- [ACTIVITY] Find the line with "Senior Vice President, General" and the line with "tools and integrated" in the entries below; output exactly those two lines, every line between them, and no others.

- [RECORDS PROVIDED]
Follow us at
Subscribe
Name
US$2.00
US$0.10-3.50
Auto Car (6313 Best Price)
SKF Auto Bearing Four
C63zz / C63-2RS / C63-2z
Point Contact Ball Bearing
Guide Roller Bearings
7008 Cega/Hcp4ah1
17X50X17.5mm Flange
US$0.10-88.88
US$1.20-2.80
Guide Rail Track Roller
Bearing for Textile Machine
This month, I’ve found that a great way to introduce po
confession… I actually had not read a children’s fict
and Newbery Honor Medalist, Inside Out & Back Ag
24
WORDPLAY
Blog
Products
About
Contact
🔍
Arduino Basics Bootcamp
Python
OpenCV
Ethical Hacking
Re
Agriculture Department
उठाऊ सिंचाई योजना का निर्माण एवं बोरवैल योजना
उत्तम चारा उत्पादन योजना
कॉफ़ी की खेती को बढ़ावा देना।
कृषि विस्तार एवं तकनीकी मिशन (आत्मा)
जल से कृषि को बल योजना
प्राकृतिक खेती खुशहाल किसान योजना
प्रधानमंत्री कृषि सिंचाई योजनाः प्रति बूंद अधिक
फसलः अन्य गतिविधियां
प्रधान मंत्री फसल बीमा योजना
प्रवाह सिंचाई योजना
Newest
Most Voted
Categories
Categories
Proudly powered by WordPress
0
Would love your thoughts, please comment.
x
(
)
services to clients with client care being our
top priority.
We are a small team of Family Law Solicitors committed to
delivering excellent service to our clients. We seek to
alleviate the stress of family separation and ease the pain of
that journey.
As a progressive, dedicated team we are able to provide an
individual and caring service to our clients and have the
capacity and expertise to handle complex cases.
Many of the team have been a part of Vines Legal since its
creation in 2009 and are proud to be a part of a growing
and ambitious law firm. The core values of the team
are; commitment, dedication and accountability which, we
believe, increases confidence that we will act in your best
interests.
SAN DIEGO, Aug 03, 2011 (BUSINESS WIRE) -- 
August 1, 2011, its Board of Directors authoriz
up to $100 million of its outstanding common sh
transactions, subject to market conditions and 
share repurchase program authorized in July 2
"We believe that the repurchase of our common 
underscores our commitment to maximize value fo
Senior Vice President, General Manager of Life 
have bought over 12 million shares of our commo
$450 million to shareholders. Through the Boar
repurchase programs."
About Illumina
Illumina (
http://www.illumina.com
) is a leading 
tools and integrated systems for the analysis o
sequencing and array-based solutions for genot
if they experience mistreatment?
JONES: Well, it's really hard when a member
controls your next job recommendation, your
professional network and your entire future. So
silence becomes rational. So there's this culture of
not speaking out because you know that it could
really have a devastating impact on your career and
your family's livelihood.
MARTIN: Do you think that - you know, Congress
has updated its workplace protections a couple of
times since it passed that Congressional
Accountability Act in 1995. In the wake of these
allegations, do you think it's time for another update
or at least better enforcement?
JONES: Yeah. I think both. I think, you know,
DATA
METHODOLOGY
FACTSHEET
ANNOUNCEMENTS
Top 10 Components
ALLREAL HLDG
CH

- [ANSWER AREA]
Senior Vice President, General Manager of Life 
have bought over 12 million shares of our commo
$450 million to shareholders. Through the Boar
repurchase programs."
About Illumina
Illumina (
http://www.illumina.com
) is a leading 
tools and integrated systems for the analysis o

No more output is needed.